:: Exercise ::
Filter the entries down to the lines containing "their", and copy those lines.

:: Records shown ::
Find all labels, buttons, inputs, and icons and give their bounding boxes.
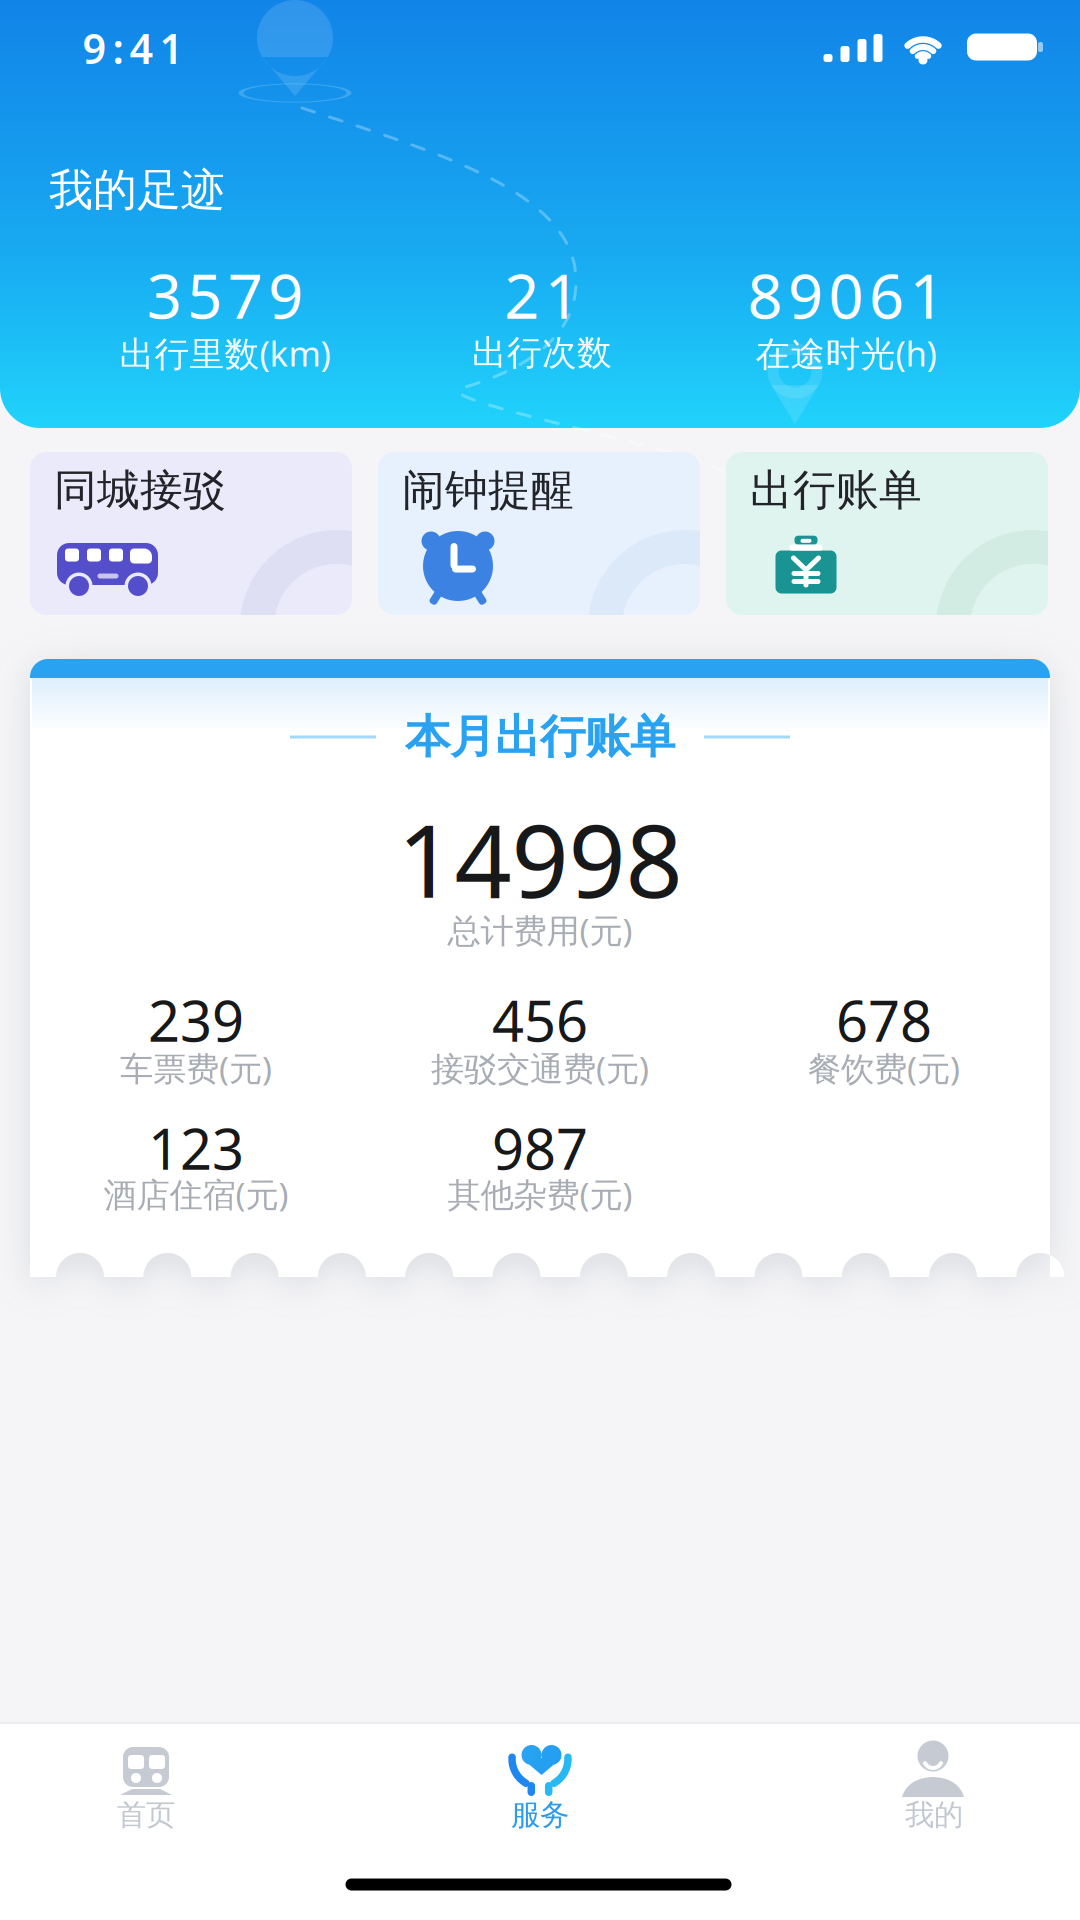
button[interactable]: 服务: [440, 1740, 640, 1840]
staticText: 123: [148, 1111, 244, 1185]
staticText: 总计费用(元): [448, 908, 632, 952]
staticText: 出行里数(km): [120, 330, 330, 376]
button[interactable]: 出行账单: [726, 452, 1048, 615]
staticText: 首页: [117, 1797, 175, 1833]
staticText: 服务: [511, 1797, 569, 1833]
staticText: 456: [492, 983, 588, 1057]
staticText: 14998: [398, 793, 682, 925]
staticText: 678: [836, 983, 932, 1057]
staticText: 出行账单: [750, 464, 922, 516]
staticText: 987: [492, 1111, 588, 1185]
staticText: 本月出行账单: [405, 709, 675, 765]
staticText: 在途时光(h): [756, 330, 936, 376]
staticText: 21: [504, 254, 580, 336]
staticText: 闹钟提醒: [402, 464, 574, 516]
button[interactable]: 闹钟提醒: [378, 452, 700, 615]
staticText: 89061: [748, 254, 944, 336]
staticText: 接驳交通费(元): [431, 1046, 649, 1090]
staticText: 车票费(元): [120, 1046, 272, 1090]
staticText: 239: [148, 983, 244, 1057]
button[interactable]: 同城接驳: [30, 452, 352, 615]
button[interactable]: 首页: [46, 1740, 246, 1840]
staticText: 3579: [147, 254, 303, 336]
staticText: 酒店住宿(元): [104, 1172, 288, 1216]
staticText: 其他杂费(元): [448, 1172, 632, 1216]
staticText: 我的: [905, 1797, 963, 1833]
staticText: 9:41: [82, 21, 184, 76]
staticText: 出行次数: [472, 332, 612, 374]
staticText: 同城接驳: [54, 464, 226, 516]
staticText: 餐饮费(元): [808, 1046, 960, 1090]
staticText: 我的足迹: [49, 163, 225, 217]
button[interactable]: 我的: [834, 1740, 1034, 1840]
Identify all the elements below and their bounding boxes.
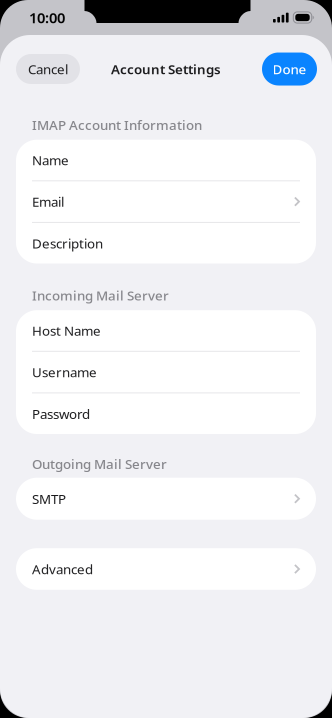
staticText: Done — [272, 60, 306, 78]
staticText: Host Name — [32, 322, 101, 339]
staticText: Email — [32, 193, 64, 210]
button[interactable]: Description — [16, 223, 316, 264]
button[interactable]: Advanced — [16, 548, 316, 590]
staticText: Password — [32, 405, 90, 423]
staticText: Name — [32, 151, 69, 169]
button[interactable]: Cancel — [16, 54, 80, 84]
button[interactable]: Done — [262, 52, 317, 86]
staticText: Incoming Mail Server — [32, 286, 169, 304]
button[interactable]: Host Name — [16, 310, 316, 351]
staticText: Advanced — [32, 560, 93, 578]
staticText: 10:00 — [29, 8, 65, 27]
staticText: Outgoing Mail Server — [32, 455, 167, 473]
staticText: Cancel — [28, 60, 68, 78]
staticText: Username — [32, 363, 97, 381]
button[interactable]: Email — [16, 181, 316, 222]
button[interactable]: SMTP — [16, 478, 316, 520]
staticText: Description — [32, 234, 103, 252]
button[interactable]: Password — [16, 393, 316, 434]
staticText: SMTP — [32, 490, 66, 508]
staticText: IMAP Account Information — [32, 116, 202, 134]
button[interactable]: Username — [16, 352, 316, 392]
button[interactable]: Name — [16, 140, 316, 180]
staticText: Account Settings — [111, 60, 221, 78]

:: The completed task ::
Find all labels, buttons, inputs, and icons and give their bounding boxes.
Identify all the elements below and their bounding boxes.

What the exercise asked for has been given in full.